Creative problem solving
- Review and reflect on historical institutional policies and practices that may affect present-day decisions. Educate yourselves to be able to have the hard conversations and take action to change them in ways that are interrelated with climate security, which may improve quality of life for marginalized communities and threatened ecosystems.
- Focus on resilience. Design solutions that are inclusive and equitable—for instance, housing and transportation that reduce carbon emissions, increase a sense of community, and improve mental and physical health.

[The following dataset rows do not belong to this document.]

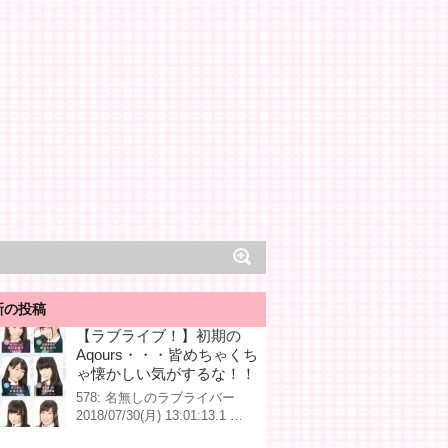
新の投稿
【ラブライブ！】初期の
Aqours・・・皆めちゃくち
ゃ懐かしい気がするな！！
578: 名無しのラブライバー
2018/07/30(月) 13:01:13.1 …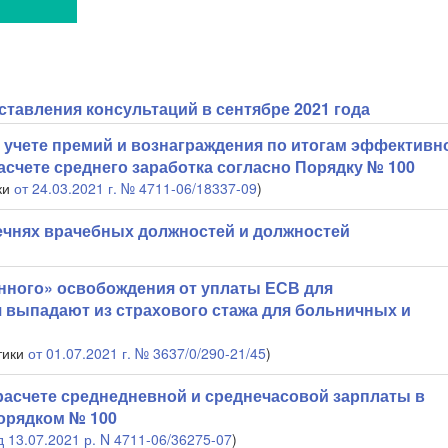
ставления консультаций в сентябре 2021 года
 учете премий и вознаграждения по итогам эффективн
расчете среднего заработка согласно Порядку № 100
ки
от 24.03.2021 г. № 4711-06/18337-09
)
ечнях врачебных должностей и должностей
нного» освобождения от уплаты ЕСВ для
 выпадают из страхового стажа для больничных и
тики
от 01.07.2021 г. №
3637/0/290-21/45
)
расчете среднедневной и среднечасовой зарплаты в
орядком № 100
д 13.07.2021 р. N 4711-06/36275-07
)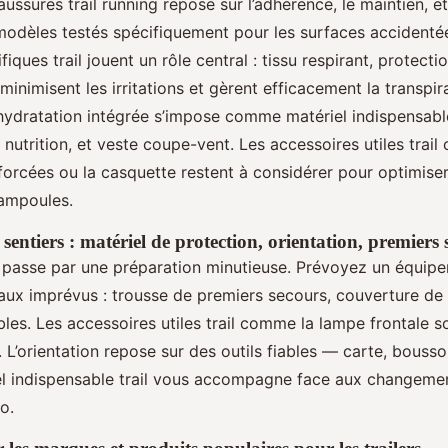
ussures trail running repose sur l’adhérence, le maintien, et
 modèles testés spécifiquement pour les surfaces accidenté
iques trail jouent un rôle central : tissu respirant, protecti
minimisent les irritations et gèrent efficacement la transpir
hydratation intégrée s’impose comme matériel indispensable
 nutrition, et veste coupe-vent. Les accessoires utiles trai
forcées ou la casquette restent à considérer pour optimiser
ampoules.
s sentiers : matériel de protection, orientation, premiers
l passe par une préparation minutieuse. Prévoyez un équipe
ux imprévus : trousse de premiers secours, couverture de su
les. Les accessoires utiles trail comme la lampe frontale s
té. L’orientation repose sur des outils fiables — carte, bouss
l indispensable trail vous accompagne face aux changeme
o.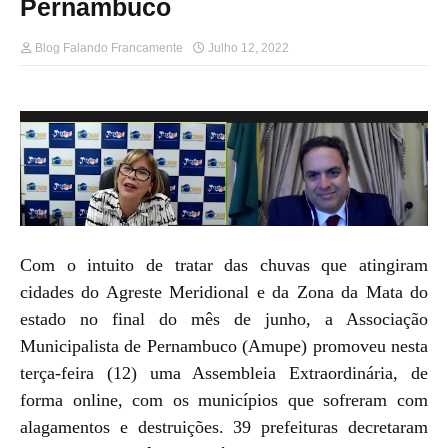
Pernambuco
Blog Falando Francamente
Julho 12, 2022
Com o intuito de tratar das chuvas que atingiram
cidades do Agreste Meridional e da Zona da Mata do
estado no final do mês de junho, a Associação
Municipalista de Pernambuco (Amupe) promoveu nesta
terça-feira (12) uma Assembleia Extraordinária, de
forma online, com os municípios que sofreram com
alagamentos e destruições. 39 prefeituras decretaram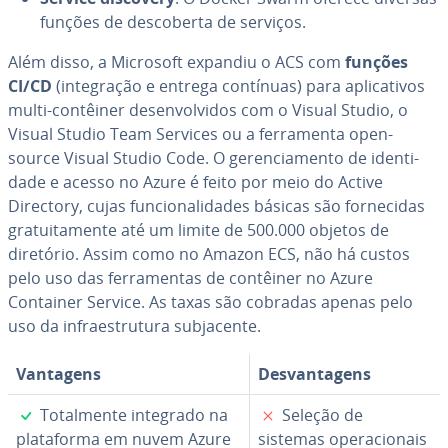
funções de des­co­berta de serviços.
Além disso, a Microsoft expandiu o ACS com
funções
CI/CD
(in­te­gra­ção e entrega contínuas) para apli­ca­ti­vos
multi-contêiner de­sen­vol­vi­dos com o Visual Studio, o
Visual Studio Team Services ou a fer­ra­menta open-
source Visual Studio Code. O ge­ren­ci­a­mento de iden­ti­
dade e acesso no Azure é feito por meio do Active
Directory, cujas fun­ci­o­na­li­da­des básicas são for­ne­ci­das
gra­tui­ta­mente até um limite de 500.000 objetos de
diretório. Assim como no Amazon ECS, não há custos
pelo uso das fer­ra­men­tas de contêiner no Azure
Container Service. As taxas são cobradas apenas pelo
uso da in­fra­es­tru­tura sub­ja­cente.
Vantagens
Des­van­ta­gens
✓
✗
To­tal­mente integrado na
Seleção de
pla­ta­forma em nuvem Azure
sistemas ope­ra­ci­o­nais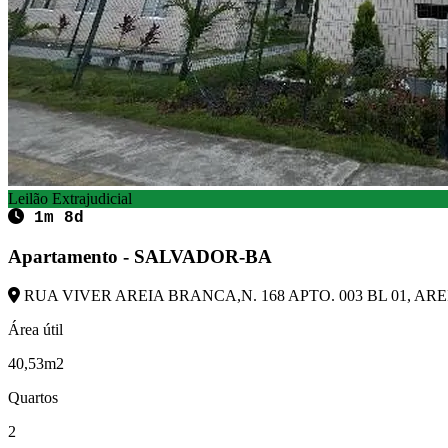
Leilão Extrajudicial
1m 8d
Apartamento - SALVADOR-BA
RUA VIVER AREIA BRANCA,N. 168 APTO. 003 BL 01, ARE
Área útil
40,53m2
Quartos
2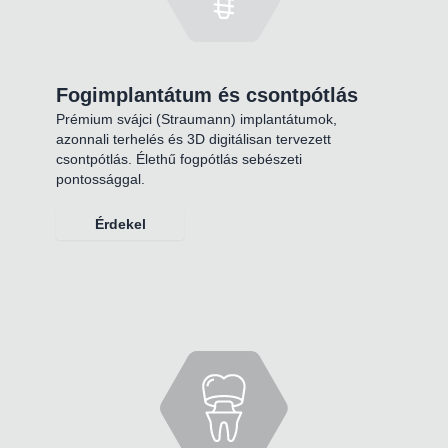
Fogimplantátum és csontpótlás
Prémium svájci (Straumann) implantátumok,
azonnali terhelés és 3D digitálisan tervezett
csontpótlás. Élethű fogpótlás sebészeti
pontossággal.
Érdekel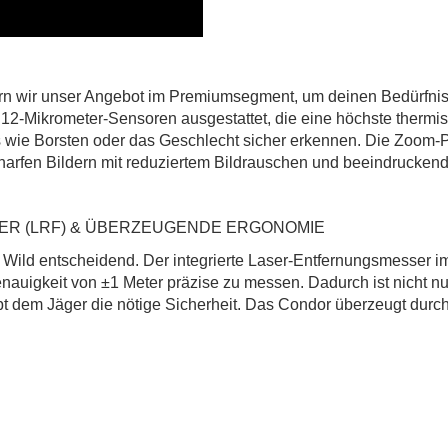
ern wir unser Angebot im Premiumsegment, um deinen Bedürfnis
12-Mikrometer-Sensoren ausgestattet, die eine höchste thermisc
 wie Borsten oder das Geschlecht sicher erkennen. Die Zoom-P
harfen Bildern mit reduziertem Bildrauschen und beeindruckend
R (LRF) & ÜBERZEUGENDE ERGONOMIE
um Wild entscheidend. Der integrierte Laser-Entfernungsmesser
enauigkeit von ±1 Meter präzise zu messen. Dadurch ist nicht n
t dem Jäger die nötige Sicherheit. Das Condor überzeugt durc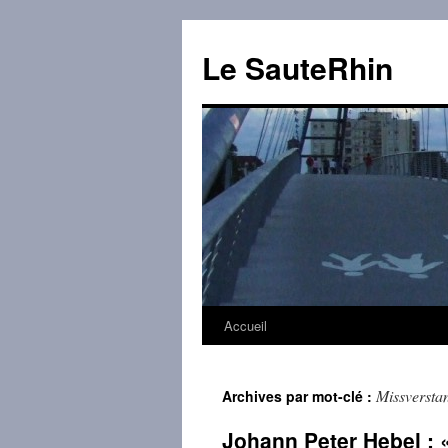
Aller
au
Le SauteRhin
contenu
Accueil
Missversta
Archives par mot-clé :
Johann Peter Hebel : 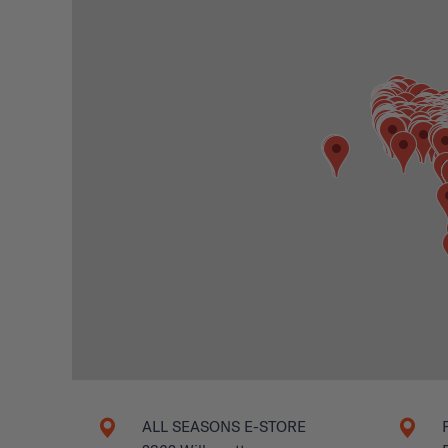
ALL SEASONS E-STORE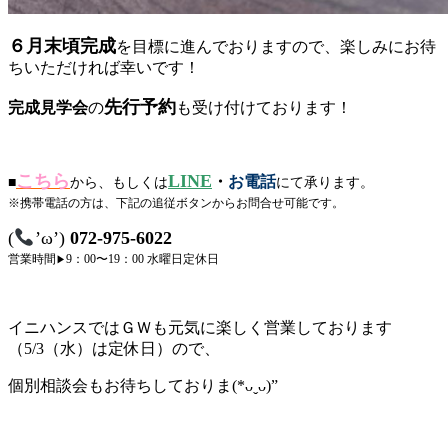
６月末頃完成
を目標に進んでおりますので、楽しみにお待
ちいただければ幸いです！
先行予約
完成見学会
の
も受け付けております！
こちら
LINE
・
お電話
■
から、もしくは
にて承ります。
※携帯電話の方は、下記の追従ボタンからお問合せ可能です。
(
’ω’)
072-975-6022
営業時間
9：00〜19：00
水曜日定休日
▶︎
イニハンスではＧＷも元気に楽しく営業しております
（5/3（水）は定休日）ので、
個別相談会もお待ちしておりま(*ᴗˬᴗ)”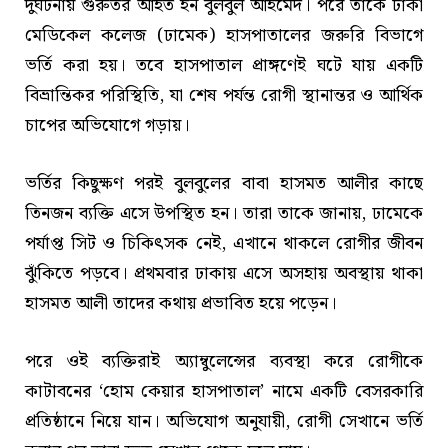
দুর্ঘটনায় গুরুতর আহত হন বুলবুল আহমেদ। পরে তাকে ঢাকা
মেডিকেল কলেজ (ঢামেক) হাসপাতালের জরুরি বিভাগে
ভর্তি করা হয়। তবে হাসপাতাল প্রাঙ্গণেই ঘটে যায় একটি
বিভ্রান্তিকর পরিস্থিতি, যা শেষ পর্যন্ত রোগী স্থানান্তর ও আর্থিক
চাপের অভিযোগে গড়ায়।
ভর্তির কিছুক্ষণ পরই বুলবুলের বাবা হাসমত আলীর কাছে
তিনজন ব্যক্তি এসে উপস্থিত হন। তারা তাকে জানায়, ঢামেকে
পর্যাপ্ত সিট ও চিকিৎসক নেই, এখানে থাকলে রোগীর জীবন
ঝুঁকিতে পড়বে। প্রথমবার ঢাকায় এসে অসহায় অবস্থায় থাকা
হাসমত আলী তাদের কথায় প্রভাবিত হয়ে পড়েন।
পরে ওই ব্যক্তিরাই অ্যাম্বুলেন্সের ব্যবস্থা করে রোগীকে
কাটাবনের ‘হোম কেয়ার হাসপাতাল’ নামে একটি বেসরকারি
প্রতিষ্ঠানে নিয়ে যান। অভিযোগ অনুযায়ী, রোগী সেখানে ভর্তি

With the multitude of great institutions and minds in this field, there are many more themes and activities that would greatly contribute. Allegheny College has long embraced the belief that the best thinkers and future leaders are ones who can embrace ambiguity, see issues from multiple perspectives, “dance across disciplines” (Epstein, 2019, p. 49), and solve problems by employing a variety of analytical, writing, and creative tools. This approach is reflected in the college’s nationally recognized Department of Environmental Science and Sustainability, which is interdisciplinary at its core, focusing on “the study of the interrelationship between human activities and the environment . . . the means by which policies, regulations, and decisions influence human actions . . . [the] human behavioral, cultural, and sociological interactions that affect the environment.”
I believe that if we all commit and work together, higher education can and will be at the forefront of accelerating ambitious, measurable climate and sustainability initiatives that lead to an inclusive, just, zero-emission, and community-resilient future while educating and preparing graduates to be engaged citizens and change agents in their careers and lives.
Reference
Epstein, D. (2019). Range: Why generalists triumph in a specialized world. Riverhead Books.
Hilary L. Link, PhD, is the president of Allegheny College and an interdisciplinary scholar of Italian literature. She also serves on Second Nature’s Climate Leadership Steering Committee and the board of directors of Kallion, a nonprofit dedicated to improving leadership through the study of the humanities.